À l’heure où la République Démocratique du Congo cherche à remodeler son destin économique, le projet Mines de Fer de la Grande Orientale (MIFOR), présenté par le Ministre des Mines Louis WATUM KABAMBA, s’impose comme une bascule stratégique. Adossé à un potentiel exceptionnel — 15 à 20 milliards de tonnes de minerai de fer à plus de 60 % de teneur — MIFOR place la RDC parmi les Pays les mieux dotés au monde, avec des réserves encore peu exploitées. Mais l’ambition va bien au-delà de l’extraction: il s’agit d’ériger un véritable système économique, où la ressource minérale devient un levier d’infrastructures souveraines, de recettes durables et de stabilité macroéconomique, au service d’un développement territorial équilibré.

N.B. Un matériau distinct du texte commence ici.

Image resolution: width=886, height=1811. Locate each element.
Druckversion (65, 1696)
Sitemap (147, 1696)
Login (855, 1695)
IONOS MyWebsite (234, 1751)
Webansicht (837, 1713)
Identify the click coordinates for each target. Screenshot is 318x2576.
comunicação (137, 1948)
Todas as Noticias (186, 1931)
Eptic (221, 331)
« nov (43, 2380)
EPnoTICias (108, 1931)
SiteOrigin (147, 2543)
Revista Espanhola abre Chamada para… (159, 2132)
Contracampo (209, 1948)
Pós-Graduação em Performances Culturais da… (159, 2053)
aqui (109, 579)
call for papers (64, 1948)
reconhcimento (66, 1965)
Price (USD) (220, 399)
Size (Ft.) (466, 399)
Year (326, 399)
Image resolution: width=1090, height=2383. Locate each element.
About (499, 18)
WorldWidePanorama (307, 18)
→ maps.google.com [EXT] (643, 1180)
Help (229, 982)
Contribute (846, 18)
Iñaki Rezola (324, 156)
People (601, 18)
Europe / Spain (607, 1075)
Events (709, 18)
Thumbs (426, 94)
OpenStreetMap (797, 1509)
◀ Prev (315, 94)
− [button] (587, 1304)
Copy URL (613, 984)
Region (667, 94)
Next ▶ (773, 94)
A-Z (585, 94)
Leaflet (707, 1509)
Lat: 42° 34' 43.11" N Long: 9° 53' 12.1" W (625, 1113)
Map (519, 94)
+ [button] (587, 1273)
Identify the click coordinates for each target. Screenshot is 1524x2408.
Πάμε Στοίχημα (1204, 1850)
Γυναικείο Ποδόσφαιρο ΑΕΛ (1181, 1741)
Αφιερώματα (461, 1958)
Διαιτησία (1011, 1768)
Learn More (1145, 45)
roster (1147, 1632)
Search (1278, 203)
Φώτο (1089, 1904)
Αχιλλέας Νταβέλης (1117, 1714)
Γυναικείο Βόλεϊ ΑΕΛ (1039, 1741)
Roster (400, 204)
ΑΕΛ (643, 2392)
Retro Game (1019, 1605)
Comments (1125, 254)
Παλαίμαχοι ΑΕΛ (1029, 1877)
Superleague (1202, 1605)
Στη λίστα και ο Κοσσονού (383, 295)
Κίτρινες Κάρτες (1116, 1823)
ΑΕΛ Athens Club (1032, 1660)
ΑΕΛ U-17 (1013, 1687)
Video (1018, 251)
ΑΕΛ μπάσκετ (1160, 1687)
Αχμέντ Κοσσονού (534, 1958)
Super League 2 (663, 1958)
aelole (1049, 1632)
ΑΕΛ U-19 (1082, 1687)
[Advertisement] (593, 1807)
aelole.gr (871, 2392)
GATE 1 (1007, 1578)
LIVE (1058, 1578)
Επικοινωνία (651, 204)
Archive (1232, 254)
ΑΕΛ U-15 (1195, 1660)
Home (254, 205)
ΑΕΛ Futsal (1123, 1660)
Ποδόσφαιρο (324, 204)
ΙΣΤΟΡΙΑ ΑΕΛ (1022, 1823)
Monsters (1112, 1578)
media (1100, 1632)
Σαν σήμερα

Sur le plan industriel et logistique, l’architecture est calibrée pour changer d’échelle. La première phase vise 50 millions de tonnes par an, avec une trajectoire extensible jusqu’à 300 millions, soit des volumes comparables aux grands pôles ferrifères mondiaux. Cette montée en puissance s’accompagne d’unités de transformation et d’un corridor multimodal: rail lourd, navigation fluviale sur le Congo et débouché stratégique sur le port en eaux profondes de Banana. L’équation financière confirme la robustesse de l’ensemble: 28,9 milliards USD d’investissement initial, 679 milliards USD de chiffre d’affaires cumulé sur 25 ans et plus de 308 milliards USD de cash-flow net, des niveaux qui demeurent attractifs même dans des scénarios de marché prudents. L’intérêt d’investisseurs institutionnels internationaux, sans préjudice des prérogatives souveraines de l’État, renforce la bancabilité du projet à mesure que sa structuration avance.

Pour l’État Congolais, MIFOR signe une inflexion historique: après un siècle dominé par le cuivre et le cobalt, la diversification minière se double d’une trajectoire d’industrialisation assumée. Une commission interministérielle élargie a été instituée pour piloter la gouvernance et l’ordonnancement des étapes, garantissant cohérence et transparence. Au-delà des chiffres, c’est une vision qui se dessine: la RDC ne se contente plus d’exporter du brut; elle revendique une chaîne de valeur intégrée, un ancrage souverain et un horizon de puissance économique durable. Si MIFOR tient sa promesse, il peut propulser le Pays dans le cercle des acteurs majeurs du fer, tout en posant les fondations d’un développement plus inclusif et résilient.